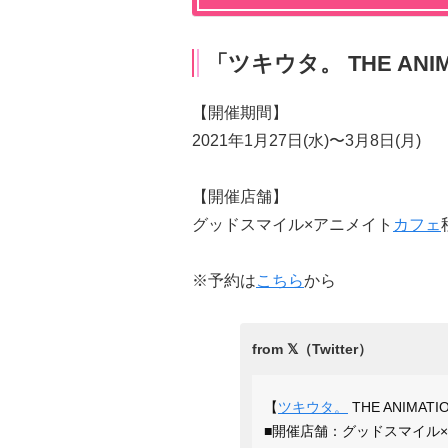
「ツキウタ。 THE AN
【開催期間】
2021年1月27日(水)〜3月8日(月)
【開催店舗】
グッドスマイル×アニメイト
カフェ
※予約は
こちら
から
【
ツキウタ。
THE ANIMATI
■開催店舗：グッドスマイル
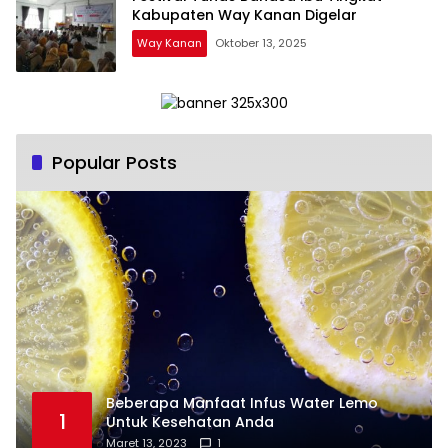
Kabupaten Way Kanan Digelar
Way Kanan
Oktober 13, 2025
Popular Posts
Beberapa Manfaat Infus Water Lemo
1
Untuk Kesehatan Anda
Maret 13, 2023
1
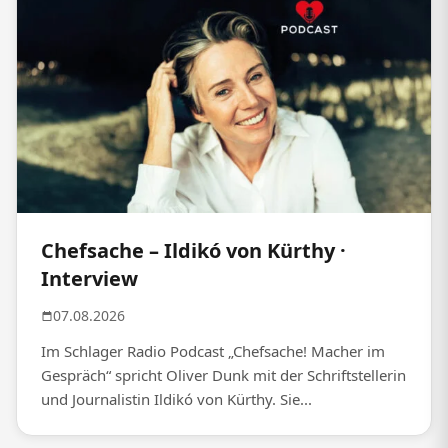
Chefsache – Ildikó von Kürthy ·
Interview
07.08.2026
Im Schlager Radio Podcast „Chefsache! Macher im
Gespräch“ spricht Oliver Dunk mit der Schriftstellerin
und Journalistin Ildikó von Kürthy. Sie...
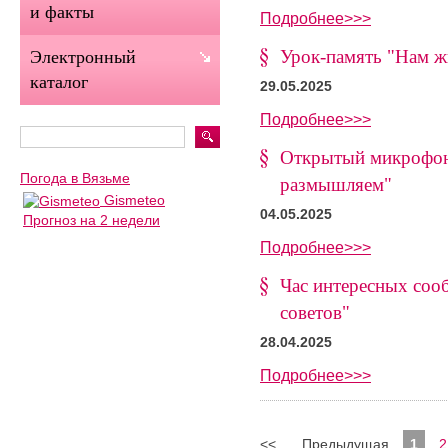
и факты
Подробнее>>>
Урок-память "Нам ж
Электронный
каталог
29.05.2025
Подробнее>>>
Открытый микрофон
Погода в Вязьме
размышляем"
Gismeteo
04.05.2025
Прогноз на 2 недели
Подробнее>>>
Час интересных соо
советов"
28.04.2025
Подробнее>>>
<<
...
Предыдущая
1
2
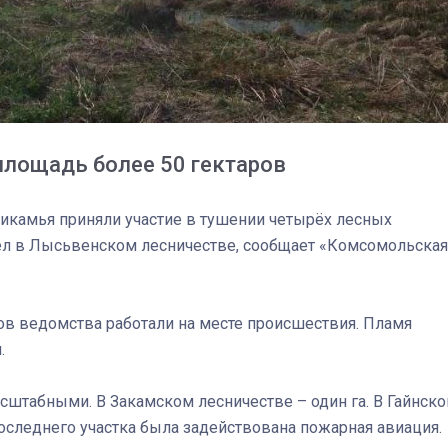
лощадь более 50 гектаров
икамья приняли участие в тушении четырёх лесных
ёл в Лысьвенском лесничестве, сообщает «Комсомольская
ков ведомства работали на месте происшествия. Пламя
.
03
4 октября 2025
сштабными. В Закамском лесничестве – один га. В Гайнск
и последнего участка была задействована пожарная авиация.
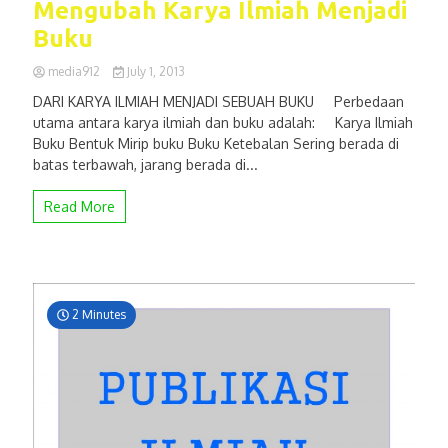
Mengubah Karya Ilmiah Menjadi
Buku
media912
July 1, 2013
DARI KARYA ILMIAH MENJADI SEBUAH BUKU Perbedaan
utama antara karya ilmiah dan buku adalah: Karya Ilmiah
Buku Bentuk Mirip buku Buku Ketebalan Sering berada di
batas terbawah, jarang berada di...
Read More
2 Minutes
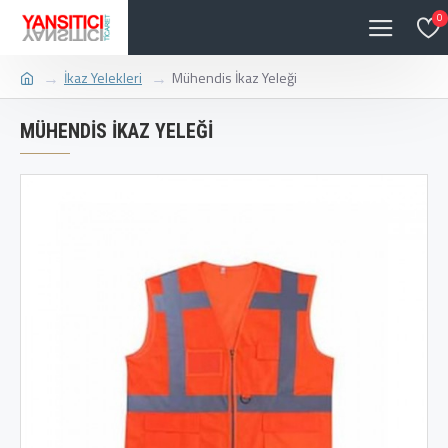
0
İkaz Yelekleri
Mühendis İkaz Yeleği
MÜHENDIS İKAZ YELEĞI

→ **EXERCISE**
Everything from the line with "Chefsache – Ildikó von Kürthy ·" through the end of the records is to be repeated exactly. The pictures are not.

→ **RESPONSE BELOW**
Chefsache – Ildikó von Kürthy ·
Interview
07.08.2026
Im Schlager Radio Podcast „Chefsache! Macher im
Gespräch“ spricht Oliver Dunk mit der Schriftstellerin
und Journalistin Ildikó von Kürthy. Sie...
и факты
Подробнее>>>
Урок-память "Нам ж
Электронный
каталог
29.05.2025
Подробнее>>>
Открытый микрофон
Погода в Вязьме
размышляем"
Gismeteo
04.05.2025
Прогноз на 2 недели
Подробнее>>>
Час интересных соо
советов"
28.04.2025
Подробнее>>>
<<
...
Предыдущая
1
2
лощадь более 50 гектаров
икамья приняли участие в тушении четырёх лесных
ёл в Лысьвенском лесничестве, сообщает «Комсомольская
ков ведомства работали на месте происшествия. Пламя
.
03
4 октября 2025
сштабными. В Закамском лесничестве – один га. В Гайнск
и последнего участка была задействована пожарная авиация.
Mengubah Karya Ilmiah Menjadi
Buku
media912
July 1, 2013
DARI KARYA ILMIAH MENJADI SEBUAH BUKU Perbedaan
utama antara karya ilmiah dan buku adalah: Karya Ilmiah
Buku Bentuk Mirip buku Buku Ketebalan Sering berada di
batas terbawah, jarang berada di...
Read More
2 Minutes
0
İkaz Yelekleri
Mühendis İkaz Yeleği
MÜHENDIS İKAZ YELEĞI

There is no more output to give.